Friday, July 13, 2012

Apologies

     It was brought to my attention that the casual mention on Wednesday of when I was raped was not something many of you were prepared for, and I apologize for that. I have been working and focussing on it for a number of months now, and have finally accepted it, so I didn't realize I hadn't let people in on what was going on. I tend to be fairly close-mouthed when it comes to personal stuff- it was not intended to make anyone feel left out.

     The short version is that I was raped, six years ago, by someone I'd known for a long time as a friend. He told me not to tell anyone and that it was my fault for "being too sexy," and like an idiot, I believed him. I guess the guilt got to him, because he then went and told his wife (and girlfriend... he was not what I'd call a moral person), and they believed it was my fault, and came after me. After much mental and emotional abuse, I finally cut all contact with him, and tried to forget it happened. I didn't tell anyone because, well, it was my fault, right? I know it's not now, but what can I say.

    I hid most of myself from everyone for years afterwards, and the few relationships I attempted went horribly, because I'd internalized his lies that all I was good for was sex. It wasn't until last year, when my sister Suzanne died that it all came back to me, and I started trying to accept it. I was still pretty bitter and closed-in, though, until a chance remark to a friend in WoW opened the door, and he hit me with some hard truths I needed to hear about not letting it hold me back.
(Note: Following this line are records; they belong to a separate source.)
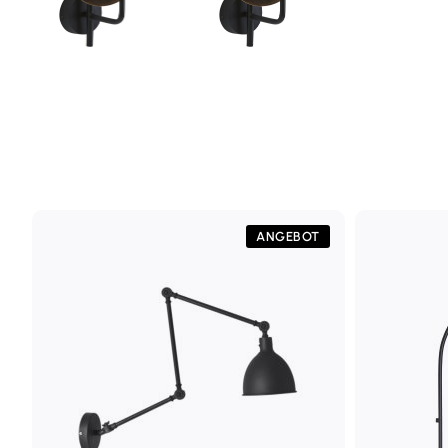
ANGEBOT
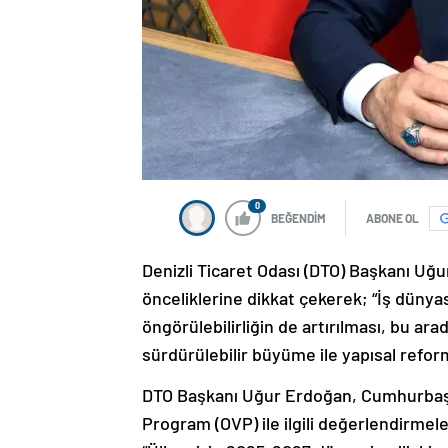
0
BEĞENDİM
ABONE OL
Denizli Ticaret Odası (DTO) Başkanı U
önceliklerine dikkat çekerek; “İş dünyası
öngörülebilirliğin de artırılması, bu a
sürdürülebilir büyüme ile yapısal reform
DTO Başkanı Uğur Erdoğan, Cumhurbaşka
Program (OVP) ile ilgili değerlendirme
Maybe I felt it was safe to talk to him because he was only a friend on WoW, and if he considered me a whore and a victim, I could just stop talking to him- I wouldn't potentially lose a close friend or family member.

     For those who know of it, that will help explain my relationship and marriage to my last ex. I had only just accepted that the rape happened, and when I told him, he treated it like it was nothing (no support either, mind you, just "oh ok" and the conversation moved on). I was so amazed that he didn't consider me a ruined person that I pretty much gave in to whatever he wanted, including the marriage. When my friends started pointing out how much of a controlling jerk he was, though, I pulled my head out of my tail and realized it wasn't a healthy relationship either, just one step up from the worst that I'd expected, and that I deserved more.
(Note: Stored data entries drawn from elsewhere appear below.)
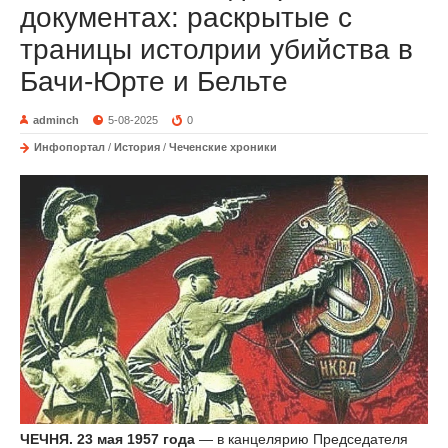
документах: раскрытые с
траницы истолрии убийства в
Бачи-Юрте и Бельте
adminch
5-08-2025
0
Инфопортал
/
История
/
Чеченские хроники
ЧЕЧНЯ.
23 мая 1957 года
— в канцелярию Председателя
     Again, I apologize if anyone feels they were left out or that I didn't trust them. The truth is the I didn't trust me, and I thought I was pretty worthless, despite putting up a front and focussing on things I was good at. My intention was not to hurt anyone, but to protect them from knowing how worthless I (thought I) was. I am getting past that though, and the feeling of disconnect from society out here helps. It was an irrational fear, but I felt, in America, that if I admitted it, people would know somehow, and judge me in the streets. The language and cultural barrier here, however, has given me space to realize how silly that is, and that I can relax the feeling of constantly being on guard against people knowing and labeling me as a victim (a word I hate).

     I will admit to a bit of apprehension, though. I'm sure one of the (many) reasons why I left the east coast and moved to Colorado was to get away from the people who knew, and the chance of running into either the guy who did it or his friends again. As much as I'd love to think that I'd be a better person and just walk away, there is still a part of me that wants to make sure he can never do that to anyone else ever again. This probably means that I'll generally stay away from areas where I'd be likely to run into him, but I'm okay with that. Especially if it means not having to bail my friends out of jail for beating the tar out of him, as attractive as that sounds.

     Ok, I think that's enough rambling. The long and short is that it happened, and I'm trying to undo the damage that came of it. Having you guys' support helps immensely, thank you. I did not expect that being buried in another country to have a positive effect on all of this, but I'm glad it did. Cheers!